→ **What to produce**
Look through the entries for the string "Cloud" and copy every line where it shows up.
** Working data follows **
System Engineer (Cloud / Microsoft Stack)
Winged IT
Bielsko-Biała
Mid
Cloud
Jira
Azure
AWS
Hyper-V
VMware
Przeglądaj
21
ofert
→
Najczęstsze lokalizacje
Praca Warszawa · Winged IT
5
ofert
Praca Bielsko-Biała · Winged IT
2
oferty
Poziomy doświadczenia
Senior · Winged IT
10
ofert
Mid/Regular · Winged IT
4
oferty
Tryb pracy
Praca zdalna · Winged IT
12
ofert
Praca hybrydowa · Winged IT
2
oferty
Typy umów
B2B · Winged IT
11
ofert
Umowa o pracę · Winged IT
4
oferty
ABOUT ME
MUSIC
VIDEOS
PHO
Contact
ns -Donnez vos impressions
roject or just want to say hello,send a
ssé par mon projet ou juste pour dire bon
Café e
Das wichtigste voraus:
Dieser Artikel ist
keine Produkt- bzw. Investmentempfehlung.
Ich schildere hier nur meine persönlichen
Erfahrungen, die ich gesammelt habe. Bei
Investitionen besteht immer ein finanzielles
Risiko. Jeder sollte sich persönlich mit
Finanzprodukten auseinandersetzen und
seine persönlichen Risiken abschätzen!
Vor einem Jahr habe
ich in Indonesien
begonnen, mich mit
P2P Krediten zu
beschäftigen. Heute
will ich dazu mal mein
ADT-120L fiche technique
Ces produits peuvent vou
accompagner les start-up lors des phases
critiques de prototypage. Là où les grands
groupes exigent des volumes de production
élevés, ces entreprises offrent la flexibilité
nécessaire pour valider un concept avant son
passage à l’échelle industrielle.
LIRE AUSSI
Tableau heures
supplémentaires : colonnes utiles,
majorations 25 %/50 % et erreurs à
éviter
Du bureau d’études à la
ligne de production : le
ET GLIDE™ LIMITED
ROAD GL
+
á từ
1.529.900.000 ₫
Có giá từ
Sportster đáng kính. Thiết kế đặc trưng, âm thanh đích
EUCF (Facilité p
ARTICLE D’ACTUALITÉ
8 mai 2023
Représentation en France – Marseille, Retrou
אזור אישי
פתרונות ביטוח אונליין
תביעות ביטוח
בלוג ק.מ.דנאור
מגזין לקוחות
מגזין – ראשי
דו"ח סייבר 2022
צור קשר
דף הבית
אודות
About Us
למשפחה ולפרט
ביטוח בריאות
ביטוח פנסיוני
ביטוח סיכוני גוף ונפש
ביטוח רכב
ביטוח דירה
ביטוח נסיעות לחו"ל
** End of Working data **
→ **Solved problem**
System Engineer (Cloud / Microsoft Stack)
Cloud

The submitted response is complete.